With the playoffs underway the NHL has expanded its rosters, and the Minnesota Wild will see its “Black Aces” join the team. This group includes some of their top prospects like Calen Addison, Connor Dewar, and most excitingly, Matt Boldy.
The 12th overall pick in the 2019 NHL Draft, Boldy just finished up his first professional stint with the Iowa Wild, playing the final 14 games of the season with Minnesota’s AHL affiliate. In those 14 games with Iowa, the sizeable winger tallied 6 goals and 12 assists.
Held off the scoresheet in only three of those matches, the 20-year old was truly impressive for such a young player. His poise with the puck, ability to create turnovers and utility on the power play drove his sensational professional debut. It was that utility on the power play that notched Boldy his first goal with the Iowa Wild.
While Boldy could not get that shot off cleanly, sometimes things break your way and the puck ends up in the net. If he was unhappy with how he got that shot off, Boldy was likely satisfied with the adjustments he made the following night.
After that, he found his groove. He wasn’t going to whiff on an opportunity like that again.
Those plays indicate how Iowa used Boldy in his small stint with the team; he was handed valuable powerplay minutes and established himself as the point of control along the half-wall. It’s a skill that is the strongest and most valuable aspect of Boldy’s game, popping up a few more times when looking at his time in the AHL. Whether he’s acting as the triggerman or the distributor, his ability to control the game from the half-wall is NHL ready.
This isn’t intended to paint Boldy as reliant on powerplay time for production. While this skill is highlighted on the power play, his ability to process the game so well from that area of the ice can translate to even-strength play. His quick thinking sets up Gabriel Dumont on this play.
He’s able to use his size and skill to separate opposing skaters from the puck. At only 20 years old, he’s still got plenty of time to build up his frame physically. He’s 6-foot-2 and 194 pounds, but he skates much better than the typical prospect that size. In this 17 second span against the Grand Rapids Griffins, Boldy manages three separate takeaways in three different ways, using his positioning to anticipate the clearing attempt, with a stick check and a subtle body check. At the end of the run, he sets Gerry Mayhew up for the one-timer goal.
In that same game, Boldy showed off the combination of size and speed that had scouts so high on him coming into the draft.

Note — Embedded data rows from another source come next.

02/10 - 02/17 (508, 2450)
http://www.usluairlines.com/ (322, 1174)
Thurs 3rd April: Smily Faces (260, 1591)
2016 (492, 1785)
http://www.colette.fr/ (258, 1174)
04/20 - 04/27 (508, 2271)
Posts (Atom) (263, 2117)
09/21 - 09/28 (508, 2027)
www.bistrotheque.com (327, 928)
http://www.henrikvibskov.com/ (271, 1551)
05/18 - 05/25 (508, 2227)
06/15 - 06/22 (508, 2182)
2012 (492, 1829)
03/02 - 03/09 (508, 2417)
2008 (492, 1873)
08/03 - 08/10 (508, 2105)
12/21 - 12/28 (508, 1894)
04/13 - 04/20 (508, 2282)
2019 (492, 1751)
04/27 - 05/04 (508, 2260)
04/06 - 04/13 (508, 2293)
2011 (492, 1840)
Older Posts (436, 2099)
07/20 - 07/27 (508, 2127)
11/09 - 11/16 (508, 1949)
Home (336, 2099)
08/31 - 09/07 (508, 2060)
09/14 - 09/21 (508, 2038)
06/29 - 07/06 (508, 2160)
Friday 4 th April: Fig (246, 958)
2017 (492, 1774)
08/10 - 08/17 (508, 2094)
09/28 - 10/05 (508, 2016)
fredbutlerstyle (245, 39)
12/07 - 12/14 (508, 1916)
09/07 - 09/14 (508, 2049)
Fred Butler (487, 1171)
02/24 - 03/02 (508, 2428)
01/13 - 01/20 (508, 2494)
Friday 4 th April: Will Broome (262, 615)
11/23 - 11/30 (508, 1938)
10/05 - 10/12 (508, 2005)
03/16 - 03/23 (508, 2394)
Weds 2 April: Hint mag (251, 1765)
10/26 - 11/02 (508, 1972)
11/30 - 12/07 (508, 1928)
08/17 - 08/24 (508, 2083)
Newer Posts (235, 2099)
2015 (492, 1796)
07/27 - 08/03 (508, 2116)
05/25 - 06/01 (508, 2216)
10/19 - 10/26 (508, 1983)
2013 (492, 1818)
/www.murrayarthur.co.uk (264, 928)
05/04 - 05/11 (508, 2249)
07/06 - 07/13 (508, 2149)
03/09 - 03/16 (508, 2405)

Watch it take two Griffins to slow down his progress through the neutral zone, only to have him dump the puck in. In neutral zone situations, forcing a dump-in comes second to denying a zone entry. Still, Boldy’s dump-in is retrieved quickly by his linemate Mayhew and Boldy surprises with some deft hands after the takeaway for the goal.
That combination of speed and size works well on the forecheck too:
If all else fails, just let him stickhandle his way into a goal off a broken play from the rush:
It was only 14 games, but Matt Boldy was about as productive as you could expect him to be. Beyond the 18 points, he averaged 3.71 shots per game and registered at least one in every match. He transitioned well after two years with Boston College, and speaking with Kevin Gorg of Bally Sports North, he talked about the difficulties of adjusting to a higher level of hockey:
“It’s definitely been a little different. I think in the game itself, it’s a little bit faster. Decisions have to be made quicker. Guys are just better hockey players; it’s a little bit harder. You’ve got to find new ways to do the stuff you are used to.”
Boldy may have already shown that he’s likely too good of a player to be in the AHL, but although he is with the backup squad for the Wild’s playoff run, there’s no guarantee that he draws in at some point. This team has been very successful, and head coach Dean Evason doesn’t strike us as the type of coach to hand a roster spot based on their success elsewhere or where they were drafted. Victor Rask, Zach Parise, and rookie Nico Sturm have all seen time on the outside looking in this year, and they’ve all got a few more reasons to draw into the lineup before Boldy (some have a few million more).
But the margin for success against the Vegas Golden Knights is razor-thin in this series. Should the team falter, it might be best for the Wild to look to Boldy to come in and help its 25th ranked powerplay, an area that Boldy has definitely shown an affinity for. They don’t have a player on this roster that operates the way Boldy looks like he could, on the man-advantage or otherwise. He has defensive acumen, and while we don't know how he’ll adjust to the NHL, if his AHL stint is any indication, his skating, size and hands will allow him to contribute on both ends of the ice.
The expectations for what Boldy can bring to the Minnesota Wild are no doubt great. Placing those types of expectations on a 20-year old prospect may be unwise, but Boldy is in a unique position to contribute soon for this organization, whether that be this year or next. He’s flourished at every level: the USNTDP, at Boston College, his strong showing with Team USA at the IIHF World Junior Championships, and the Iowa Wild.
“Watching those guys go out and play every night, seeing their creativity and how good they are with pucks and making plays, it’s super exciting to watch,” Boldy said on the possibility of joining the Minnesota Wild in the future. “You want to be a part of that success.”